CPT Fees

voipbound wrote on Sunday, January 18, 2009:

When I set up the fees for the CPT, there are cash and insured fees.  How would I access the cash fees for my cash patients?

thank you for helping

jpmd wrote on Sunday, January 18, 2009:

What we are doing in our practices with version 2.9 is uploading all of the CPT codes then creating different price levels ie.
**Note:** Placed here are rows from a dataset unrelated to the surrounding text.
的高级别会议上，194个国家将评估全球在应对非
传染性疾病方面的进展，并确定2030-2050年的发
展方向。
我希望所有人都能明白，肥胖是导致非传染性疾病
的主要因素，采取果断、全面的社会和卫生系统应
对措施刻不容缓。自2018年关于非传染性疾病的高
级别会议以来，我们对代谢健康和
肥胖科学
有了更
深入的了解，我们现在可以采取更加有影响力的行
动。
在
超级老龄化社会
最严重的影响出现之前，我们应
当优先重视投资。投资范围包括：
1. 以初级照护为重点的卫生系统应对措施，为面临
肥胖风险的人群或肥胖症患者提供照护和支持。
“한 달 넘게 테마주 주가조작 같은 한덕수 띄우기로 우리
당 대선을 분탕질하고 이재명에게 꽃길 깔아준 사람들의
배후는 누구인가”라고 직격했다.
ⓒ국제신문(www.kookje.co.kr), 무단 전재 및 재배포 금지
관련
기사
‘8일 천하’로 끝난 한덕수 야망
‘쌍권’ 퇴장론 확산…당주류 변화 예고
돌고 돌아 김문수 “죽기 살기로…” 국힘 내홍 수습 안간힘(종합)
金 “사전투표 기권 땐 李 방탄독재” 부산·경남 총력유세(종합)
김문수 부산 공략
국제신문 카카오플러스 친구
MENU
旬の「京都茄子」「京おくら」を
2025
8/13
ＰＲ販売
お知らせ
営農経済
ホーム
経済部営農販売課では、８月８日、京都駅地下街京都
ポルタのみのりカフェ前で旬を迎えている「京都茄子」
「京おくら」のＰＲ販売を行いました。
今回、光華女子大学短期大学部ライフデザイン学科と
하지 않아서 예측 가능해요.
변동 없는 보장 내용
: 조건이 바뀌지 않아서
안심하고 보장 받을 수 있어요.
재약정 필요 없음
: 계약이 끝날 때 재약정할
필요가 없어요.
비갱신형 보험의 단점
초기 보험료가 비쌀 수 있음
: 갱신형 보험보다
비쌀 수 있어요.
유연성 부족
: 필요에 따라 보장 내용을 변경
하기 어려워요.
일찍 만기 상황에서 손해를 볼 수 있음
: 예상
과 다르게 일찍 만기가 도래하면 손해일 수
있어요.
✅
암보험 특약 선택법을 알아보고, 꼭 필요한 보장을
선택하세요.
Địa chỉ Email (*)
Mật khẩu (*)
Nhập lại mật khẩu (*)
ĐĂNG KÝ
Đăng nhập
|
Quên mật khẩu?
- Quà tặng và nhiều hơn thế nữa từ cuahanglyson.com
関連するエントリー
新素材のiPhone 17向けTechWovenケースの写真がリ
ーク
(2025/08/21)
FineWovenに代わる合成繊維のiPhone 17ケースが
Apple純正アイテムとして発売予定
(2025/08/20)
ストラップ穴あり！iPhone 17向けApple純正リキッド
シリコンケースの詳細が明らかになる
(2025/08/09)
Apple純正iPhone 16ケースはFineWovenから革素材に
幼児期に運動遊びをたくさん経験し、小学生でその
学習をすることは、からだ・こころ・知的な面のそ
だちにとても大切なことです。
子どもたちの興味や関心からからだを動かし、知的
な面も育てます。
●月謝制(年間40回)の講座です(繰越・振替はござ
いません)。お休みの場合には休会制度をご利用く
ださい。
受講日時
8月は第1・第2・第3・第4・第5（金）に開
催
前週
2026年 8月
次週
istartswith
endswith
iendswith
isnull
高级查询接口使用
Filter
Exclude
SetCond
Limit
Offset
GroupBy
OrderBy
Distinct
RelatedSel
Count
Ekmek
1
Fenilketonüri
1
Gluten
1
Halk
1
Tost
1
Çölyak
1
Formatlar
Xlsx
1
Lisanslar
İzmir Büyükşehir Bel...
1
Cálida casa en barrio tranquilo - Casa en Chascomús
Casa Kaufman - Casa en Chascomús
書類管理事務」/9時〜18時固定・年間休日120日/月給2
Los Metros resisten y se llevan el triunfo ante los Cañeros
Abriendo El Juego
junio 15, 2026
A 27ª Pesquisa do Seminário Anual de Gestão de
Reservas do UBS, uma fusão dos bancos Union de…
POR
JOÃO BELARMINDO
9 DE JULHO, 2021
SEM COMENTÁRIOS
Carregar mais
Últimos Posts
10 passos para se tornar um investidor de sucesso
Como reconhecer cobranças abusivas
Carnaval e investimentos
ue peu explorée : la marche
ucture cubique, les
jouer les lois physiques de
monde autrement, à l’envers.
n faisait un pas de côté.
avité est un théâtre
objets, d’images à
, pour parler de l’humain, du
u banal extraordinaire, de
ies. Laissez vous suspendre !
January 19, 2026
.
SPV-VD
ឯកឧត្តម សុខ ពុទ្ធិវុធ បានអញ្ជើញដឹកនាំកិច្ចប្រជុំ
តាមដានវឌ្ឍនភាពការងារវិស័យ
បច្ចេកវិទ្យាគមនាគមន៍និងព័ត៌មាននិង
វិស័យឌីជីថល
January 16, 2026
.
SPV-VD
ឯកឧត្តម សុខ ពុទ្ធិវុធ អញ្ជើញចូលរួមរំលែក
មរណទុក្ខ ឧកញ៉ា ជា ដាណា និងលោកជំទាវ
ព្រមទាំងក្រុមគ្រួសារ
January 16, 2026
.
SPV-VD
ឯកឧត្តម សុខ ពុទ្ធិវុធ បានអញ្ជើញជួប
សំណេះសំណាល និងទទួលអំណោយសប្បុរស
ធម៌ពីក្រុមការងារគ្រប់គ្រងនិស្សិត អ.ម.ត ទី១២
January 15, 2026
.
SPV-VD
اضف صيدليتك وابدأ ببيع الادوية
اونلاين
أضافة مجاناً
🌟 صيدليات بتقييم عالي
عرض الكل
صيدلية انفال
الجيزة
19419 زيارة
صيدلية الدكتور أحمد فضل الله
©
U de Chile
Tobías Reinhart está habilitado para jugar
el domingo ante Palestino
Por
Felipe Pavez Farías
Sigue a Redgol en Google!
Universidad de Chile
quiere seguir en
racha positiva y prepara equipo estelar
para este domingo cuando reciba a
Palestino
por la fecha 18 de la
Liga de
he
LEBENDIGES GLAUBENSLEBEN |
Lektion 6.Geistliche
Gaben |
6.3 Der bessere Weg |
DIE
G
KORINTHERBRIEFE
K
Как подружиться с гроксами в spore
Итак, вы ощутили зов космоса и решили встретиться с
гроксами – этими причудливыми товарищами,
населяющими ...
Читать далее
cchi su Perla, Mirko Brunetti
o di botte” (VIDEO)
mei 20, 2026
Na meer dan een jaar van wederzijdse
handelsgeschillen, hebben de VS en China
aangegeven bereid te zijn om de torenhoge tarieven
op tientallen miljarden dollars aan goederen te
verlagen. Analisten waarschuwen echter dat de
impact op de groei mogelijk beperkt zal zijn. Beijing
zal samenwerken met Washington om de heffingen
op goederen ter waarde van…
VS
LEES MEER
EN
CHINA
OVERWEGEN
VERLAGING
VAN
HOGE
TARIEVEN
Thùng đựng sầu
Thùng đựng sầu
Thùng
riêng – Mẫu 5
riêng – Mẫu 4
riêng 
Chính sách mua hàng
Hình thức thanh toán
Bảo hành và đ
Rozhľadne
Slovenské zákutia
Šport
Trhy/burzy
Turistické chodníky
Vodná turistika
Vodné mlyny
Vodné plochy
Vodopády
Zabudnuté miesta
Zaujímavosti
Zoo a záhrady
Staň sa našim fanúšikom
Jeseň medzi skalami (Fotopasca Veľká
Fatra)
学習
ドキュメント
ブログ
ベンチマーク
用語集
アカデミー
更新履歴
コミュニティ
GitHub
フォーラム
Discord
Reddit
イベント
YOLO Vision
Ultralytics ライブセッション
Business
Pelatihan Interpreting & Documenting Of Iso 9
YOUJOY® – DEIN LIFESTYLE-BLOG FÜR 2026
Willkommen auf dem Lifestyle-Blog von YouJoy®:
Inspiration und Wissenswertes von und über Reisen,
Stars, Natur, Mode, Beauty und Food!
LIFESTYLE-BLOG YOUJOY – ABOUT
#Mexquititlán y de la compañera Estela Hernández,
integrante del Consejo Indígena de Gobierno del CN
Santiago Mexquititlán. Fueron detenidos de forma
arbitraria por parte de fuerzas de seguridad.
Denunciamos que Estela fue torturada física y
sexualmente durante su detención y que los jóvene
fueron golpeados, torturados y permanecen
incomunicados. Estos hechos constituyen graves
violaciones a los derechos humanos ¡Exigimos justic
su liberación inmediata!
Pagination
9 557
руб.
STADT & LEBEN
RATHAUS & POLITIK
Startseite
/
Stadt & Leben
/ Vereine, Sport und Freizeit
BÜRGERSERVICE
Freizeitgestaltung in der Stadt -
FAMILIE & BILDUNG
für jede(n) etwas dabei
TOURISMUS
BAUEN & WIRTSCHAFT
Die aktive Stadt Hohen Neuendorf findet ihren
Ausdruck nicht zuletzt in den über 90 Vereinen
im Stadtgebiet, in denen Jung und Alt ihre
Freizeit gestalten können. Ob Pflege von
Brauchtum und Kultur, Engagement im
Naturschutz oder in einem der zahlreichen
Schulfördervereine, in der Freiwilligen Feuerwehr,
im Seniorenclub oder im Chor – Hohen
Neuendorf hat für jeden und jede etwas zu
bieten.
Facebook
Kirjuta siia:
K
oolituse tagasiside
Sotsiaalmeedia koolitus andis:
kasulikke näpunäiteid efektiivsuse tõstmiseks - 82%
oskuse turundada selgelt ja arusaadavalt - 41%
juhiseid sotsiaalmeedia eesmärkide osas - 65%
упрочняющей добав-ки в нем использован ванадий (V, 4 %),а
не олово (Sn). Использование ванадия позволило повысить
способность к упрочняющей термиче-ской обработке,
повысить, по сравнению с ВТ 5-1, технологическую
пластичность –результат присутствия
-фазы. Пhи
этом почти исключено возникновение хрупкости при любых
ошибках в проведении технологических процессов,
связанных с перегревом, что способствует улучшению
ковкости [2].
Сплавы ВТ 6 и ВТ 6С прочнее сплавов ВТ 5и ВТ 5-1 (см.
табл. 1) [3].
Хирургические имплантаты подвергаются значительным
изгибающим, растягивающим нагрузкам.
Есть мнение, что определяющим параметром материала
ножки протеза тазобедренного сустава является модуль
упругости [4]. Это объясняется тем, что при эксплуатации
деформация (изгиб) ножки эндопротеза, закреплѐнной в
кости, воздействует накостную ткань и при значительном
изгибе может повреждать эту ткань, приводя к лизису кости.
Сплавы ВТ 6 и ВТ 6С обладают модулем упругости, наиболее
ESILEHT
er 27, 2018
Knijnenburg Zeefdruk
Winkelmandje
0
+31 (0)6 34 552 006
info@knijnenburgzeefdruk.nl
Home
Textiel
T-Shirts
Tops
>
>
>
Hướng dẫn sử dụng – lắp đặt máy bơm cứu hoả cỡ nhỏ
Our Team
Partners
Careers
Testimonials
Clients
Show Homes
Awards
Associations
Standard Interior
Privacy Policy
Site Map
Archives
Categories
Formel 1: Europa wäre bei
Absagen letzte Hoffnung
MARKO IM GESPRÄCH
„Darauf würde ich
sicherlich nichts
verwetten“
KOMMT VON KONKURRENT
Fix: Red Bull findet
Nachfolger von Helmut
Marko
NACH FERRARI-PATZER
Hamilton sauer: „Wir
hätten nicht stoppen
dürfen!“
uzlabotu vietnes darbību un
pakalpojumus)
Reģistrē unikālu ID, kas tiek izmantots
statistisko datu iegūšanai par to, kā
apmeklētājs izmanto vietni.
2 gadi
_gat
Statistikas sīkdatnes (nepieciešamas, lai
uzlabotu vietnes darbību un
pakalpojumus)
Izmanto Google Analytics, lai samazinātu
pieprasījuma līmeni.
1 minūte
Standard, Medicare Allowable, Self Pay, etc.

In the demographic section we turned on the Price level field and made it required.  When you edit or add prices for your CPT codes then it will assign the correct charge for your patient/client based on the fee schedule you have created.

One problem that we encountered was that if the demographic section was not saved or updated properly and  there was no price level assigned to a patient then it would drop a zero dollar charge.  This is corrected by assigning the price level to the patient and reentering the charge.

Hope this helps.

Jude A. Pierre, MD
Phyaura, LLC
www.phyaura.com

voipbound wrote on Monday, January 19, 2009:

I figured it out.  I had to go into Admin, then layouts and then to Demographics.  then to priced level.  The default was unused.  I switched it to optional instead required.  Either one will work.  After this, I see price level in Demographic where I register patient.

thank you so much for leading me to this option.

dynomite wrote on Wednesday, March 18, 2009:

Thanks for sharing the information.

ideaman911 wrote on Thursday, March 19, 2009:

Hi;

An alternative to the listed approach is to create added CPT codes with a trailing letter, for example, in Superbill and then in Admin - Lists - Fee Sheet create other groups in which you will group them.  We prefer to put the CPT code in the text (it requires a single-digit "position" code which will then self-sort by subsequent characters) followed by its description separated by a hyphen and spaces.  That allows discrete CPT pricing which is not a percentage nor discount, but explicit per CPT.

With Psyche as the primary service, the lists are pretty small.  I am not sure that would work as well for a broader service clinic.